Generally true but with important exceptions:
Having been in previous fights needs to be defined as to what a fight is or is perceived to be by students. Here I like the concise outline of Rick Wilson
Fast: Little or no warning. The tactic most often used is an ambush (home invasion) or sucker punch.
Incendiary, brutal and intense: Often jumping to violence quickly. It can be loud and angry or silent and as hidden as possible. The aggressor wants to get what they want at little risk to themselves therefore often a very violent attack is the tool – remember the Russian video of the fifteen year old girl being mugged (stomped to death) outside of an elevator.
Total commitment to do you grievous bodily harm or lethal intent: They have no intention of stopping until you are in the hospital or dead. Violence is their tool to achieve their goal. You mean nothing to them or their goal is the enjoyment of your suffering. Either way your wellbeing is of no concern to them. Taking your ability to fight back is.
High chemical cocktail dump: The intensity, brutality and violence level of a real assault will kick in the chemical cocktail and all the physical and physiological reactions that result.
An assault is not even a mutually agreed upon street fight. You do not move around at a distance waiting for an opportunity to attack, it will be Close Quarters Combat (CQC) immediately.
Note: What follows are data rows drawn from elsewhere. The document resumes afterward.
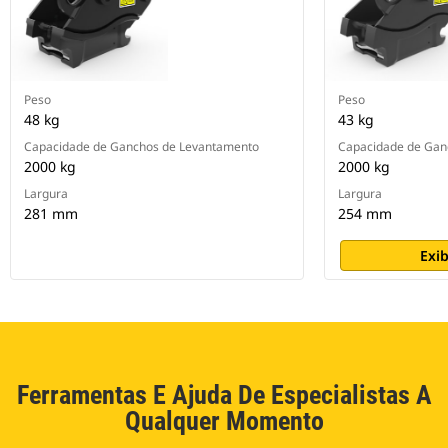
Peso
Peso
48 kg
43 kg
Capacidade de Ganchos de Levantamento
Capacidade de Gan
2000 kg
2000 kg
Largura
Largura
281 mm
254 mm
Exib
Ferramentas E Ajuda De Especialistas A
Qualquer Momento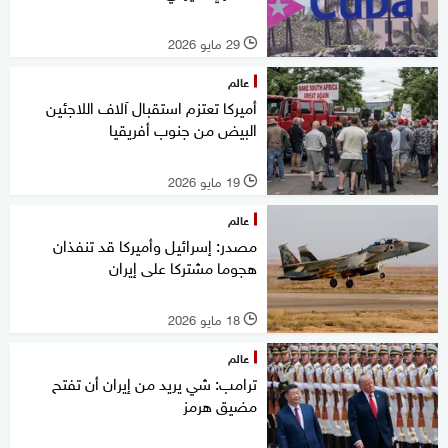
29 مايو 2026
l
عالم
أميركا تعتزم استقبال آلاف اللاجئين
البيض من جنوب أفريقيا
19 مايو 2026
l
عالم
مصدر: إسرائيل وأميركا قد تنفذان
هجوما مشتركا على إيران
18 مايو 2026
l
عالم
ترامب: شي يريد من إيران أن تفتح
مضيق هرمز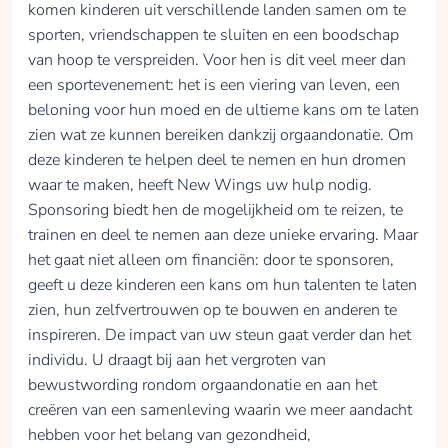
komen kinderen uit verschillende landen samen om te
opgehaald
sporten, vriendschappen te sluiten en een boodschap
van hoop te verspreiden. Voor hen is dit veel meer dan
Doneren
een sportevenement: het is een viering van leven, een
beloning voor hun moed en de ultieme kans om te laten
zien wat ze kunnen bereiken dankzij orgaandonatie. Om
deze kinderen te helpen deel te nemen en hun dromen
Maevi Jalhay
waar te maken, heeft New Wings uw hulp nodig.
Maévi heeft vorig jaar
Sponsoring biedt hen de mogelijkheid om te reizen, te
gezien en gevoeld
trainen en deel te nemen aan deze unieke ervaring. Maar
hoe geweldig het is
het gaat niet alleen om financiën: door te sponsoren,
om mee te doen aan
de WTG, dus
geeft u deze kinderen een kans om hun talenten te laten
deelnemen aan de
zien, hun zelfvertrouwen op te bouwen en anderen te
ETG is voor haar
inspireren. De impact van uw steun gaat verder dan het
vanzelfsprekend.
individu. U draagt bij aan het vergroten van
Help haar en haar
bewustwording rondom orgaandonatie en aan het
andere NewWings
creëren van een samenleving waarin we meer aandacht
helden om dit te
hebben voor het belang van gezondheid,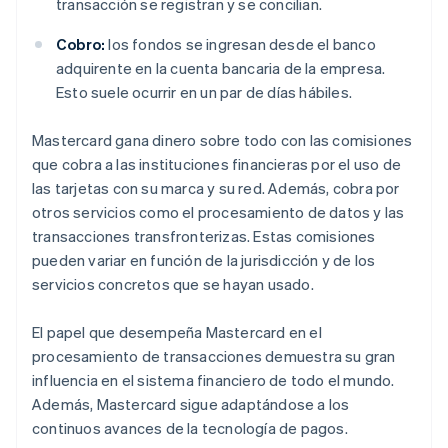
transacción se registran y se concilian.
Cobro:
los fondos se ingresan desde el banco
adquirente en la cuenta bancaria de la empresa.
Esto suele ocurrir en un par de días hábiles.
Mastercard gana dinero sobre todo con las comisiones
que cobra a las instituciones financieras por el uso de
las tarjetas con su marca y su red. Además, cobra por
otros servicios como el procesamiento de datos y las
transacciones transfronterizas. Estas comisiones
pueden variar en función de la jurisdicción y de los
servicios concretos que se hayan usado.
El papel que desempeña Mastercard en el
procesamiento de transacciones demuestra su gran
influencia en el sistema financiero de todo el mundo.
Además, Mastercard sigue adaptándose a los
continuos avances de la tecnología de pagos.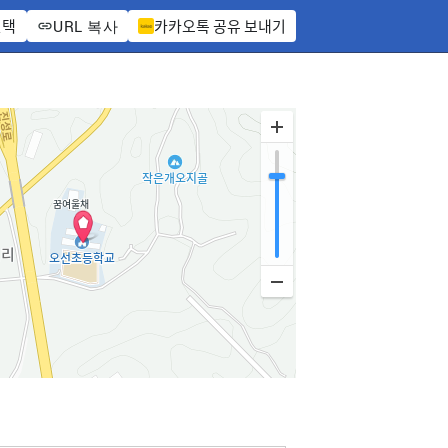
선택
카카오톡 공유 보내기
URL 복사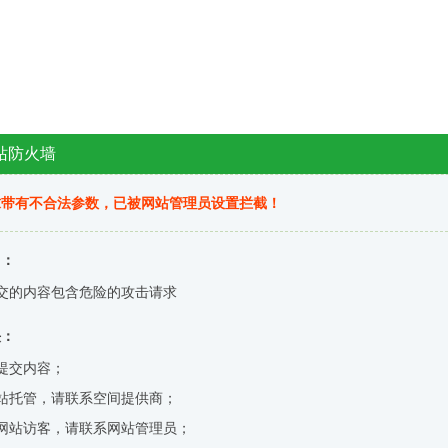
站防火墙
求带有不合法参数，已被网站管理员设置拦截！
因：
交的内容包含危险的攻击请求
决：
提交内容；
站托管，请联系空间提供商；
网站访客，请联系网站管理员；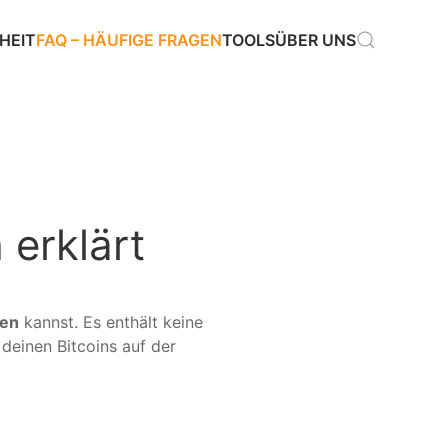
HEIT
FAQ – HÄUFIGE FRAGEN
TOOLS
ÜBER UNS
 erklärt
den
kannst. Es enthält keine
 deinen Bitcoins auf der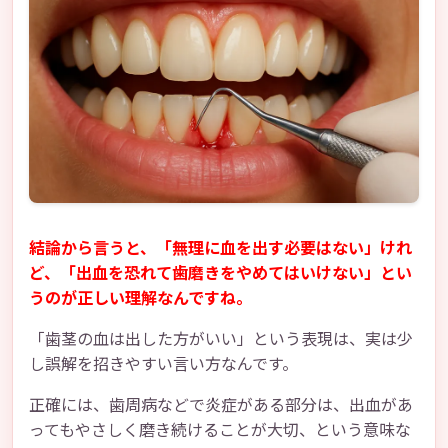
結論から言うと、「無理に血を出す必要はない」けれ
ど、「出血を恐れて歯磨きをやめてはいけない」とい
うのが正しい理解なんですね。
「歯茎の血は出した方がいい」という表現は、実は少
し誤解を招きやすい言い方なんです。
正確には、歯周病などで炎症がある部分は、出血があ
ってもやさしく磨き続けることが大切、という意味な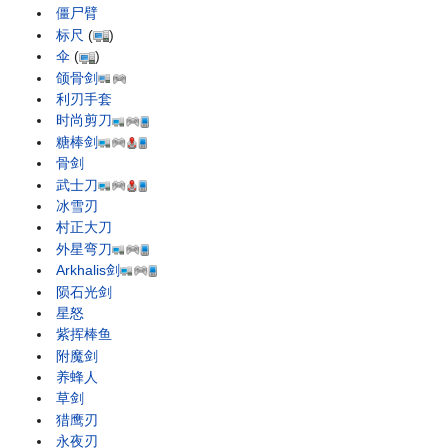
僵尸臂
标尺
(
)
伞
(
)
颌骨剑
利刃手套
时尚剪刀
糖棒剑
骨剑
武士刀
冰雪刃
村正大刀
外星弯刀
Arkhalis剑
陨石光剑
星怒
紫挥棒鱼
附魔剑
养蜂人
草剑
猎鹰刃
永夜刃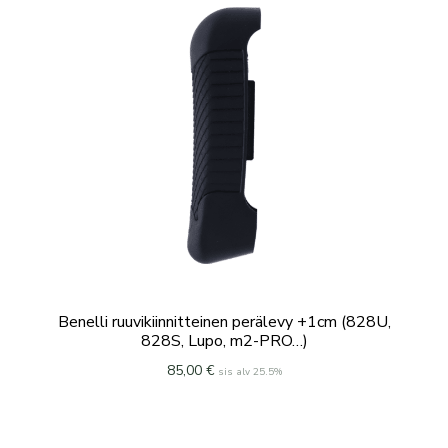
Benelli ruuvikiinnitteinen perälevy +1cm (828U,
828S, Lupo, m2-PRO…)
85,00
€
sis alv 25.5%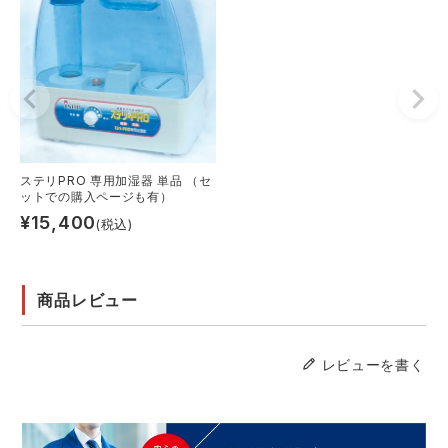
ステリPRO 専用加湿器 単品 （セ
ットでの購入ページも有）
¥
15,400
(税込)
商品レビュー
レビューを書く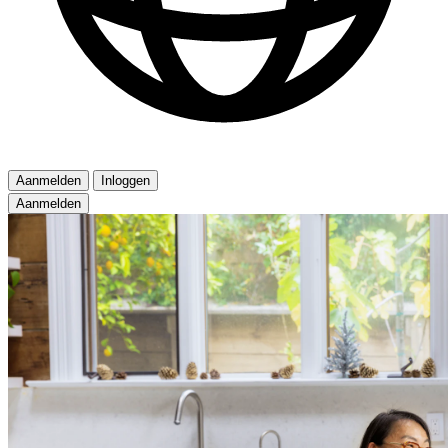
Aanmelden
Inloggen
Aanmelden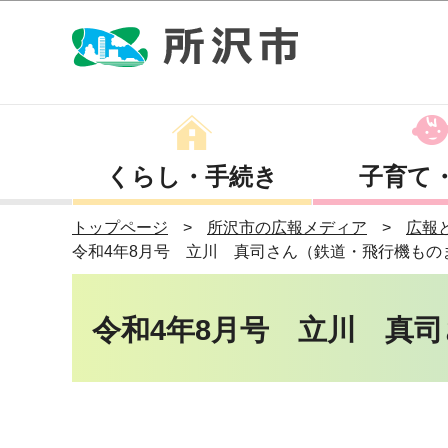
くらし・手続き
子育て
トップページ
所沢市の広報メディア
広報
令和4年8月号 立川 真司さん（鉄道・飛行機もの
令和4年8月号 立川 真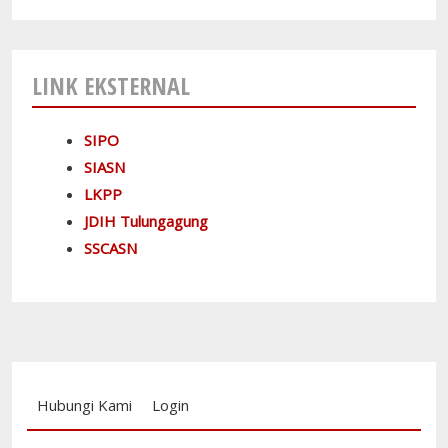
LINK EKSTERNAL
SIPO
SIASN
LKPP
JDIH Tulungagung
SSCASN
Footer menu
Hubungi Kami
Login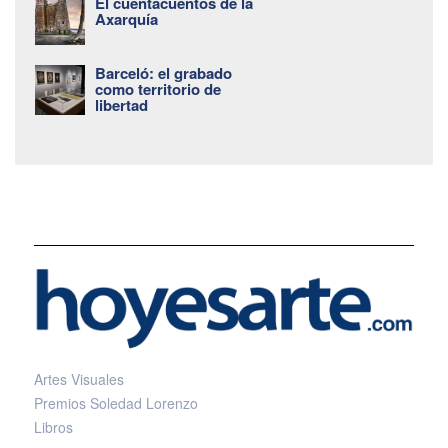
El cuentacuentos de la
Axarquía
Barceló: el grabado
como territorio de
libertad
Artes Visuales
Premios Soledad Lorenzo
Libros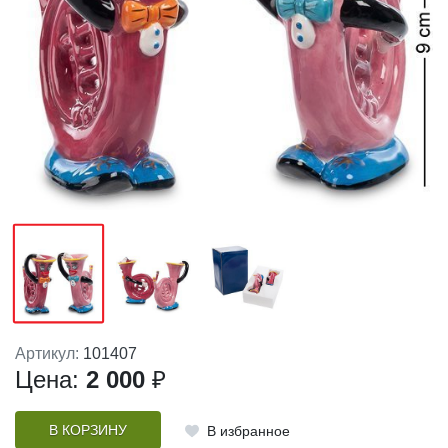
Артикул:
101407
Цена:
2 000
₽
В КОРЗИНУ
В избранное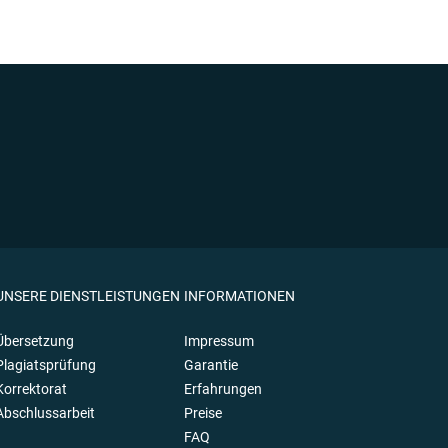
UNSERE DIENSTLEISTUNGEN
INFORMATIONEN
Übersetzung
Impressum
Plagiatsprüfung
Garantie
Korrektorat
Erfahrungen
Abschlussarbeit
Preise
FAQ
Having said that, never say never, if the initial assault is repelled without taking the aggressor out you may end up at a distance but not disengaged from the assault and you will need to know how to close the distance and attack (this ability is also needed in multiple attack situations.) So still include sparring in your training.
You may be taken to the ground or knocked to the ground: You may end up on the ground while the aggressor(s) are still standing or the aggressor(s) may take you to the ground. This is a reality.
Possible multiple attackers: The types of people who assault you do not want a fight they want to hurt you therefore sucker punching and multiple attackers makes it “safer” for them. If they do this then they have experience and they know how to do it well. One occupies you while another blindsides you stomping your ankle into a pulp so you drop and they being to kick – a potentially lethal situation.
Possible Weapons: For the same reason as multiple attackers the aggressor want to hurt you with little threat to themselves so weapons gives them an advantage. Always assume a weapon is possible and if you are winning – very likely. If not one that is brought then one that is improvised.
Unpredictable Street attacks: While there are more and more trained people, or mimics, out there you will also encounter wild attacks and attacks not common to what is often thought of as “Traditional Asian Arts.” Patrick McCarthy’s “habitual acts of violence” is a great reference for Common Street attacks. Criminals train to take the advantage and this reality has to be prepared for.
Even if some teacher has had all these types of fights_ he may still not be able to teach anyone anything, especially if he is afflicted by the
the John Wayne syndrome — rushing without tactical restraint into a kill zone.
Generally, the ability to succed in violent confrontations is a multi-faceted one.
Any skills we may have developed in any discipline, be it martial arts, boxing etc._ all come down, in a physical sense, to the ability to hit your target with your body limbs,without fracturing them, hard enough to 'stop' the assaillant.
Our training under any teacher of any discipline has to contain perceived nuances of overcoming adversities and solving problems, as well as the physical tooling we all like to extol.
There are many areas you can gain this type of knowledge and conceptual experience that develops a person's attributes useful in a defensive encounter.
Rick Wilson has pointed to some of them.
As a base...we see in people that growing up and playing sports can show young men and women that they are capable of physical acts that border on violence. Guys on the football field are training themselves for a type of battle.
Then one of the glaring problems that floats rapidly into consciousness, in deadly force adversity training_is the human reactions under the stress of sudden aggressive attack _ and how these reactions, mental and physical, are drastically affected by the way we train and apply the techniques we’ve learned...empty handed or with defensive weapons.